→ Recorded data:
◆ ◆ ◆ ◆ ◆ ◆ ◆

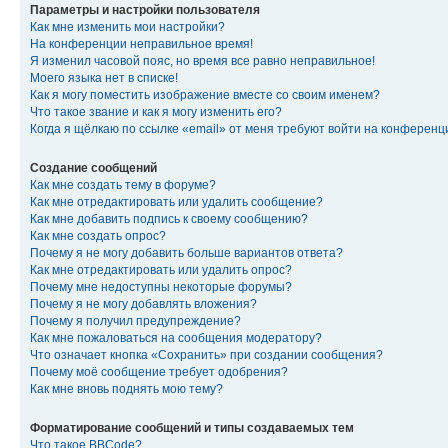
Параметры и настройки пользователя
Как мне изменить мои настройки?
На конференции неправильное время!
Я изменил часовой пояс, но время все равно неправильное!
Моего языка нет в списке!
Как я могу поместить изображение вместе со своим именем?
Что такое звание и как я могу изменить его?
Когда я щёлкаю по ссылке «email» от меня требуют войти на конферен
Создание сообщений
Как мне создать тему в форуме?
Как мне отредактировать или удалить сообщение?
Как мне добавить подпись к своему сообщению?
Как мне создать опрос?
Почему я не могу добавить больше вариантов ответа?
Как мне отредактировать или удалить опрос?
Почему мне недоступны некоторые форумы?
Почему я не могу добавлять вложения?
Почему я получил предупреждение?
Как мне пожаловаться на сообщения модератору?
Что означает кнопка «Сохранить» при создании сообщения?
Почему моё сообщение требует одобрения?
Как мне вновь поднять мою тему?
Форматирование сообщений и типы создаваемых тем
Что такое BBCode?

◆ ◆ ◆ ◆ ◆ ◆ ◆

→ ASSIGNMENT: Output every line above exactly as it stands, and drop any picture.

→ TASK SOLUTION:
Параметры и настройки пользователя
Как мне изменить мои настройки?
На конференции неправильное время!
Я изменил часовой пояс, но время все равно неправильное!
Моего языка нет в списке!
Как я могу поместить изображение вместе со своим именем?
Что такое звание и как я могу изменить его?
Когда я щёлкаю по ссылке «email» от меня требуют войти на конферен
Создание сообщений
Как мне создать тему в форуме?
Как мне отредактировать или удалить сообщение?
Как мне добавить подпись к своему сообщению?
Как мне создать опрос?
Почему я не могу добавить больше вариантов ответа?
Как мне отредактировать или удалить опрос?
Почему мне недоступны некоторые форумы?
Почему я не могу добавлять вложения?
Почему я получил предупреждение?
Как мне пожаловаться на сообщения модератору?
Что означает кнопка «Сохранить» при создании сообщения?
Почему моё сообщение требует одобрения?
Как мне вновь поднять мою тему?
Форматирование сообщений и типы создаваемых тем
Что такое BBCode?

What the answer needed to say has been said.